Nel passato l'ideologia comunista è stata spesso oggetto di diversi sondaggi realizzati nei paesi dell'Europa orientale (commissionati all'estero). Alcuni dei sondaggi hanno rivelato l'ambivalenza di molte persone rispetto alla teoria e alla pratica di quell'ideologia. Molte persone tra quelle che avevano bersagliato di critiche l'autoritarismo, la centralizzazione e le inefficienze dei sistemi comunisti, e l'idea di comunismo, ritenendo che l'economia del libero mercato fosse "essenziale al nostro sviluppo economico", quando si smise di ragionare in termini di comunismo e mercato, così carichi di implicazioni ideologiche, hanno abbandonato l'apparente consenso al nuovo corso nella sfera economica, alle politiche trasformazionali dei nuovi governi capitalisti.
Approfondendo aspetti specifici delle loro vite, molti tesero a sostenere le politiche ed i valori associati con i vecchi stati comunisti: egualitarismo diffuso, un ruolo forte del governo nell'economia ed uno scetticismo profondo circa un sistema distributivo basato più sul merito che sui bisogni. I governi comunisti avevano mirato a porre fine alle disuguaglianze ed a raggiungere la piena occupazione, e dopo il loro crollo, le diseguaglianze sono aumentate bruscamente, le restrizioni imposte agli stipendi ed alla ricchezza sono state rilassate. Alcuni anni fa le differenze di reddito erano viste dalla stragrande maggioranza delle persone negli stati dell'Europa orientale come troppo grandi. Oltre il 60% dei bulgari, degli ungheresi e dei sloveni, per esempio, la pensava così... La maggior parte delle popolazioni post-socialiste favorisce i lavori garantiti: in un sondaggio il 56% degli estoni ed il 84% dei tedeschi della ex-Ddr esprimevano questa preferenza - cioè, secondo gli intervistati, i governi dei rispettivi paesi avrebbero dovuto impegnarsi a garantire un lavoro a coloro che volevano uno.

Mi ricordo anche di un sondaggio di alcuni anni fa in cui si chiedeva alla gente di otto stati post-comunisti di postulare un "reddito giusto ed equo" per il dirigente di una grande società e per un operaio non qualificato: i rapporti medi tra questi due stipendi (il primo diviso dal secondo) erano uniformemente più piccoli di quelli negli stati capitalisti. Il differenziale di reddito postulato mediano negli stati capitalisti era più elevato di quello degli stati dell'ex-blocco comunista.

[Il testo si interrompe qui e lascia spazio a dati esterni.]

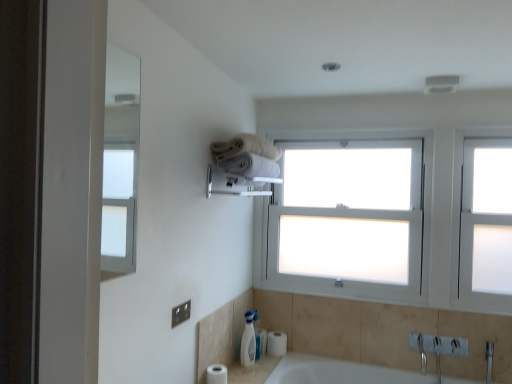 Describe the element at coordinates (349, 208) in the screenshot. This screenshot has width=512, height=384. I see `white frosted glass window at center` at that location.

What do you see at coordinates (276, 343) in the screenshot?
I see `white matte toilet paper at lower center, which is the 1th toilet paper from back to front` at bounding box center [276, 343].

Find the location of a particular element. frosted glass window at right is located at coordinates (485, 227).

The width and height of the screenshot is (512, 384). What do you see at coordinates (437, 348) in the screenshot?
I see `white ceramic sink at lower right` at bounding box center [437, 348].

This screenshot has width=512, height=384. What do you see at coordinates (216, 374) in the screenshot?
I see `white matte toilet paper at lower left, which appears as the 2th toilet paper when viewed from the right` at bounding box center [216, 374].

At what (x,y) coordinates should I click in order to perform the action: click on white frosted glass window at center. Please return your answer as a coordinate pair (x, y). This screenshot has height=384, width=512. Looking at the image, I should click on (349, 208).

Is point (233, 374) less distant than point (236, 146)?

No.

From the image's perspective, which is below, white ceramic sink at lower center or white cotton towel at upper center?

white ceramic sink at lower center appears lower in the image.

How different are the orientations of white ceramic sink at lower center and white cotton towel at upper center in degrees?

white ceramic sink at lower center and white cotton towel at upper center are facing 89.3 degrees away from each other.

From a real-world perspective, is white ceramic sink at lower center on white cotton towel at upper center?

No, from a real-world perspective, white ceramic sink at lower center is not on top of white cotton towel at upper center.

Considering the sizes of objects satin silver towel bar at upper center and white glossy soap dispenser at lower center in the image provided, who is smaller, satin silver towel bar at upper center or white glossy soap dispenser at lower center?

With smaller size is white glossy soap dispenser at lower center.

Is satin silver towel bar at upper center not inside white glossy soap dispenser at lower center?

Yes, satin silver towel bar at upper center is not within white glossy soap dispenser at lower center.

Consider the image. From a real-world perspective, does satin silver towel bar at upper center stand above white glossy soap dispenser at lower center?

Correct, in the physical world, satin silver towel bar at upper center is higher than white glossy soap dispenser at lower center.

Image resolution: width=512 pixels, height=384 pixels. I want to click on towel bar that is on the right side of white glossy soap dispenser at lower center, so click(236, 183).

Based on the photo, from the image's perspective, which one is positioned lower, white matte toilet paper at lower left, which is counted as the 1th toilet paper, starting from the left, or white glossy soap dispenser at lower center?

From the image's view, white matte toilet paper at lower left, which is counted as the 1th toilet paper, starting from the left, is below.

From a real-world perspective, count 2nd toilet papers downward from the white glossy soap dispenser at lower center and point to it. Please provide its 2D coordinates.

[(216, 374)]

Which point is more distant from viewer, (226, 383) or (249, 335)?

The point (249, 335) is farther from the camera.

Can you confirm if white matte toilet paper at lower left, which appears as the 2th toilet paper when viewed from the right, is taller than white glossy soap dispenser at lower center?

No, white matte toilet paper at lower left, which appears as the 2th toilet paper when viewed from the right, is not taller than white glossy soap dispenser at lower center.

Could satin silver towel bar at upper center be considered to be inside white ceramic sink at lower center?

That's incorrect, satin silver towel bar at upper center is not inside white ceramic sink at lower center.

Is white ceramic sink at lower center wider or thinner than satin silver towel bar at upper center?

Clearly, white ceramic sink at lower center has more width compared to satin silver towel bar at upper center.

Does white ceramic sink at lower center have a lesser height compared to satin silver towel bar at upper center?

Correct, white ceramic sink at lower center is not as tall as satin silver towel bar at upper center.

Which is more to the right, white ceramic sink at lower center or satin silver towel bar at upper center?

From the viewer's perspective, white ceramic sink at lower center appears more on the right side.

Is white matte toilet paper at lower left, which is counted as the 1th toilet paper, starting from the left, placed right next to white frosted glass window at center?

No, white matte toilet paper at lower left, which is counted as the 1th toilet paper, starting from the left, is not in contact with white frosted glass window at center.

This screenshot has width=512, height=384. I want to click on window screen behind the white matte toilet paper at lower left, which appears as the 2th toilet paper when viewed from the right, so click(349, 208).

Is white matte toilet paper at lower left, which is counted as the 1th toilet paper, starting from the left, taller than white frosted glass window at center?

Incorrect, the height of white matte toilet paper at lower left, which is counted as the 1th toilet paper, starting from the left, is not larger of that of white frosted glass window at center.

From the image's perspective, which is above, white frosted glass window at center or white ceramic sink at lower center?

white frosted glass window at center, from the image's perspective.

Is white frosted glass window at center not near white ceramic sink at lower center?

white frosted glass window at center is actually quite close to white ceramic sink at lower center.

From a real-world perspective, which is physically above, white frosted glass window at center or white ceramic sink at lower center?

From a 3D spatial view, white frosted glass window at center is above.

The height and width of the screenshot is (384, 512). In the image, there is a white frosted glass window at center. Find the location of `counter top below it (from the image's perspective)`. counter top below it (from the image's perspective) is located at coordinates (252, 371).

Is white matte toilet paper at lower left, the 1th toilet paper viewed from the front, smaller than white ceramic sink at lower center?

Yes, white matte toilet paper at lower left, the 1th toilet paper viewed from the front, is smaller than white ceramic sink at lower center.

Identify the location of counter top on the right of white matte toilet paper at lower left, which is counted as the 1th toilet paper, starting from the left. This screenshot has width=512, height=384. (252, 371).

Considering the relative sizes of white matte toilet paper at lower left, which is counted as the 1th toilet paper, starting from the left, and white ceramic sink at lower center in the image provided, is white matte toilet paper at lower left, which is counted as the 1th toilet paper, starting from the left, wider than white ceramic sink at lower center?

In fact, white matte toilet paper at lower left, which is counted as the 1th toilet paper, starting from the left, might be narrower than white ceramic sink at lower center.

Identify the location of counter top lying below the white cotton towel at upper center (from the image's perspective). (252, 371).

Locate an element on the screen. The image size is (512, 384). soap dispenser below the satin silver towel bar at upper center (from a real-world perspective) is located at coordinates (248, 341).

Looking at the image, which one is located further to white matte toilet paper at lower left, the 1th toilet paper viewed from the front, white frosted glass window at center or white glossy soap dispenser at lower center?

white frosted glass window at center is positioned further to the anchor white matte toilet paper at lower left, the 1th toilet paper viewed from the front.

Looking at the image, which one is located closer to white matte toilet paper at lower left, the 1th toilet paper viewed from the front, white matte toilet paper at lower center, which is the 1th toilet paper from back to front, or frosted glass window at right?

Based on the image, white matte toilet paper at lower center, which is the 1th toilet paper from back to front, appears to be nearer to white matte toilet paper at lower left, the 1th toilet paper viewed from the front.

Estimate the real-world distances between objects in this image. Which object is closer to white frosted glass window at center, white matte toilet paper at lower left, the 2th toilet paper viewed from the back, or white ceramic sink at lower right?

white ceramic sink at lower right lies closer to white frosted glass window at center than the other object.

Considering their positions, is satin silver towel bar at upper center positioned closer to frosted glass window at right than white matte toilet paper at lower center, which is the 1th toilet paper from right to left?

The object closer to frosted glass window at right is satin silver towel bar at upper center.

Looking at the image, which one is located further to white ceramic sink at lower center, white glossy soap dispenser at lower center or satin silver towel bar at upper center?

satin silver towel bar at upper center lies further to white ceramic sink at lower center than the other object.

Considering their positions, is frosted glass window at right positioned further to white ceramic sink at lower right than white glossy soap dispenser at lower center?

white glossy soap dispenser at lower center is further to white ceramic sink at lower right.

Based on their spatial positions, is white matte toilet paper at lower center, which is the 1th toilet paper from back to front, or white cotton towel at upper center further from white frosted glass window at center?

Based on the image, white matte toilet paper at lower center, which is the 1th toilet paper from back to front, appears to be further to white frosted glass window at center.

When comparing their distances from white matte toilet paper at lower center, which ranks as the 2th toilet paper in front-to-back order, does frosted glass window at right or white ceramic sink at lower right seem further?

Le cose che scrivi sono giuste, Maria. Dico soltanto che nella ex Ddr, tutto sommato, la situazione complessiva è mediamente un po' migliore che negli altri Paesi ex-comunisti.
Forse è il confronto con i "Wessis" a deprimerli particolarmente.

Mario Paravano
Antonio, quello che ha prodotto il passaggio ad un'economia di mercato "liberale" è una somma di società in cui si sono acuite le differenze tra chi ha e chi non ha. Il punto ineludibile è che quelli non hanno migliorato di un niente la loro condizione sociale.Il fatto di essere depressi a queste condizioni mica è una questione che interessa solo gli ex comunisti della DDR; per i quali non credo che ciò dipenda da invidia. Quanto è depresso un qualsiasi uomo, che appartenga al primo o al terzo mondo, di fronte ad una società che accetta la concentrazione di ricchezza e di potere nelle mani di pochi a discapito dei più?
Altra questione, ora lancet ha messo in evidenza alcuni dati statistici di per sé significativi, a questi varrebbe la pena aggiungere la considerazione di come alcuni stati si sono trasformati in protettori di criminalità e mafia accettando che la loro classe dirigente fosse formata da gangster. Io direi un fallimento su tutta la linea.